1.- CIRCUNSTÂNCIAS A RELEVANTES.
1.º) A recorrente B..... compareceu em 2003/Abr./07 pelas 12H10, no posto da GNR de onde apresentou a queixa exarada a fls.3 dos autos principais, contra a recorrida C......, imputando-lhe o seguinte:
“No dia 04 de Abril de 2003, cerca das 19H30, a denunciante, dirigiu-se ao prédio onde reside a denunciada, a fim de ali contactar uma moradora no 2º Dt.º e que apenas conhece por "Jornalista", dona de um cão que havia atacado e mordido o cão da denunciante, quando se encontrava no patamar de entrada a conversar de forma amistosa sobre o assunto com a referida senhora, surgiu a denunciada que se encontrava no interior do apartamento desta e de imediato começou a agredir a soco a denunciante, provocando-lhe hematomas no braço esquerdo, aos quais recebeu tratamento médico no Hospital Dr. Eduardo dos Santos Silva - V.N. de Gaia, conforme ficha clínica nº 31933862 de 04/04/2003.

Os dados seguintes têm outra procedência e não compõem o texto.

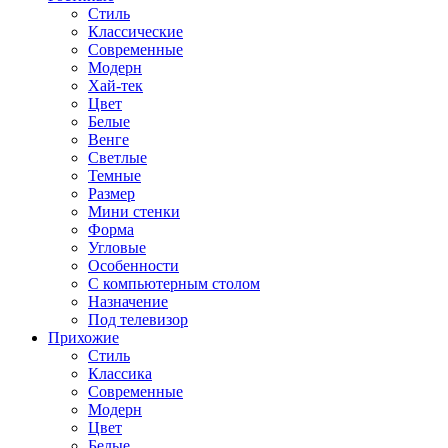
Стиль
Классические
Современные
Модерн
Хай-тек
Цвет
Белые
Венге
Светлые
Темные
Размер
Мини стенки
Форма
Угловые
Особенности
С компьютерным столом
Назначение
Под телевизор
Прихожие
Стиль
Классика
Современные
Модерн
Цвет
Белые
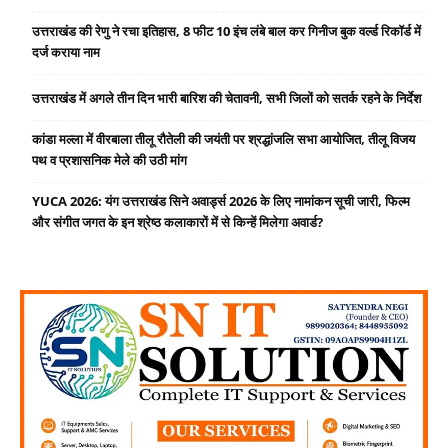
उत्तराखंड की रेणु ने रचा इतिहास, 8 फीट 10 इंच लंबे बाल कर गिनीज बुक वर्ल्ड रिकॉर्ड में
दर्ज कराया नाम
उत्तराखंड में अगले तीन दिन भारी बारिश की चेतावनी, सभी जिलों को सतर्क रहने के निर्देश
कांडा मल्ला में वीरबाला तीलू रौतेली की जयंती पर श्रद्धांजलि सभा आयोजित, तीलू विजय
पथ व प्रशासनिक मेले की उठी मांग
YUCA 2026: यंग उत्तराखंड सिने अवार्ड्स 2026 के लिए नामांकन सूची जारी, फिल्म
और संगीत जगत के इन श्रेष्ठ कलाकारों में से किन्हें मिलेगा अवार्ड?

Declara que pretende procedimento criminal contra a denunciada”
2.º) A mesma B...... compareceu em 2003/Mai./10 no Posto da GNR, prestando declarações sobre o sucedido, dizendo, entre outras coisas:
“Que a presente denunciante confirma na integra o conteúdo …por o mesmo corresponder à verdade…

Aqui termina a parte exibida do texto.